« ?Tous les dictateurs rêvent de faire le plus long
discours de l'histoire des hommes. Rêvent de parler, parler, parler jusqu'à ce
que le pays meure, se vide ou se plie. C'est une forme de torture douce : un
homme parlera si longuement qu'il vous ôtera l'envie de répondre et vous
donnera l'envie de dormir et de se soumettre. C'est ce que font d'ailleurs les
dieux avec leurs livres sacrés. Et nous ? Non mon ami : Le nôtre a inventé le
silence le plus long au monde. Le murmure le plus éloquent. Le chuchotis
parfait depuis celui inventé par l'amour clandestin.
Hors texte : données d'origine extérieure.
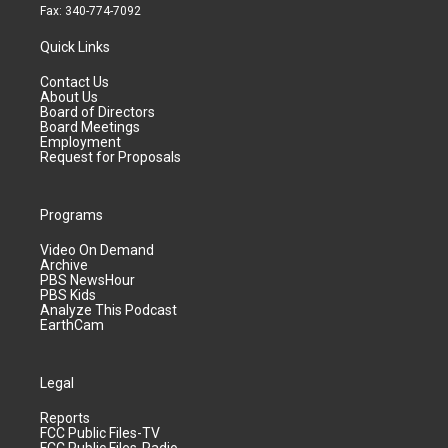
Fax: 340-774-7092
Quick Links
Contact Us
About Us
Board of Directors
Board Meetings
Employment
Request for Proposals
Programs
Video On Demand
Archive
PBS NewsHour
PBS Kids
Analyze This Podcast
EarthCam
Legal
Reports
FCC Public Files-TV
Pas un mot. Il trouve son
plaisir à nous bouder jusqu'au jugement dernier. Il recevra dans son palais
l'insecte le plus rare mais jamais un Algérien. Nenni. C'est le contre-Castro : quand il ouvre la bouche, c'est pour
respirer ou pour parler à un étranger. C'est le plus étrange rapport que j'ai
vu entre un dictateur et son peuple : il refuse de parler aux siens, de les
voir, les rencontrer. J'adore le regarder ne pas parler. Montrer le quart du
visage pour mieux signifier la bouderie nationale. Ce dédain qui aime mêler les
apparences du martyr et le mépris du raffiné obligé de fréquenter une terre
sale. Il laisse presque entendre la même phrase face aux étrangers : « Que
c'est dur de gérer l'indépendance. Plus dur que de se battre pour elle ». Il a
cette façon de s'asseoir tourné vers l'interlocuteur étranger, comme pour mieux
se démarquer de notre race, de notre ADN. Ce ton qui place la narine à hauteur
de notre front, nous regardant de si haut qu'on se retrouve petit par évidence.
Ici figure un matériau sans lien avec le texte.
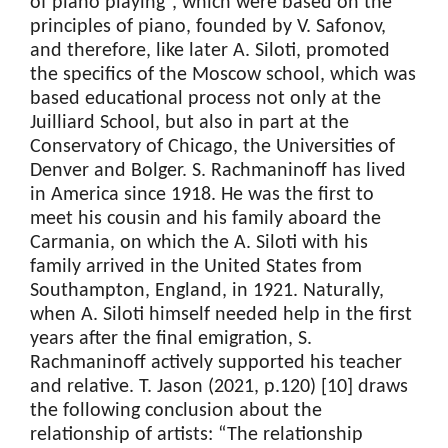
of piano playing”, which were based on the
principles of piano, founded by V. Safonov,
and therefore, like later A. Siloti, promoted
the specifics of the Moscow school, which was
based educational process not only at the
Juilliard School, but also in part at the
Conservatory of Chicago, the Universities of
Denver and Bolger. S. Rachmaninoff has lived
in America since 1918. He was the first to
meet his cousin and his family aboard the
Carmania, on which the A. Siloti with his
family arrived in the United States from
Southampton, England, in 1921. Naturally,
when A. Siloti himself needed help in the first
years after the final emigration, S.
Rachmaninoff actively supported his teacher
and relative. T. Jason (2021, p.120) [10] draws
the following conclusion about the
relationship of artists: “The relationship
Ah mon ami ! Je n'ai jamais vu d'aussi grand comme gratte-ciel dans ce pays que
son palais et ses airs. D'ailleurs, je pense qu'il donne corps à nos humeurs:
on rêve tous de ne jamais se croiser. Personne n'aime ce pays parce que,
justement, il nous oblige à nous fréquenter et à nous supporter. Son rêve est
peut-être déçu : se faire élire par nous puis que l'on parte tous quelque part
et qu'on le laisse seul avec les siens soliloquer sur leur gloire et
l'éternité. Au fait, peut-être qu'il voulait un club, pas une nation. Donc il
ne dit rien et s'arrange pour bien le faire et filmer ce silence parfait.
J'aime scruter les scènes de sa télévision quand il daigne apparaître: je suis
sûr qu'il met des heures à penser aux détails : l'ordre des chaises, le bouquet
de fleur, la lumière, le regard. C'est le genre qui a compris que le pouvoir
est l'image, pas le son. Il a construit le maquis où il n'était pas ! Il s'est
même offert un pseudo : Amar. Il en change aussi. Il
rejoue la guerre, je crois, mon ami. J'en suis même convaincu : une guerre à
lui, dans sa tête, avec un maquis, des lieutenants, des ennemis, des
négociations d'Evian, des cessez-le-feu et de longs palabres muets avec De Gaulle.
Suis bien l'actualité ces dernières années : il a refait la bataille d'Alger,
le congrès de la Soummam,
le coup d'Etat, les purges et le reste. Je crois qu'il a l'angoisse du temps :
il ne pardonne pas au plus long fleuve du monde. Il a une grosse colère et un
calcul : vingt ans de règne pour effacer vingt ans de désert. Tu sais, mon ami,
je pense que le plus vieux moteur du monde n'est pas la volonté, mais la
rancune. C'est quelque chose qui ne refroidit jamais. Cet homme ne nous
pardonne pas.
Bon ! Il y a un
appel à la prière. J'y vais. Je prie non parce que j'attends une réponse, mais
parce j'aime bien jeter des pierres dans le puits du ciel et prouver qu'il n'y
a pas d'eau. Sauf celle des pluies. Au fait ! Cette année, il n'a pas plu une
goutte : les autres vieillards ne parlent que de ça et de leurs dentiers. Je
vais t'écrire la semaine prochaine. Hier, j'ai rêvé de ma maison pleine de
plumes d'oiseaux, partout. Je n'ai pas encore trouvé le sens de ce rêve et donc
je le regarde comme une pièce d'une monnaie inconnue avant de m'endormir ».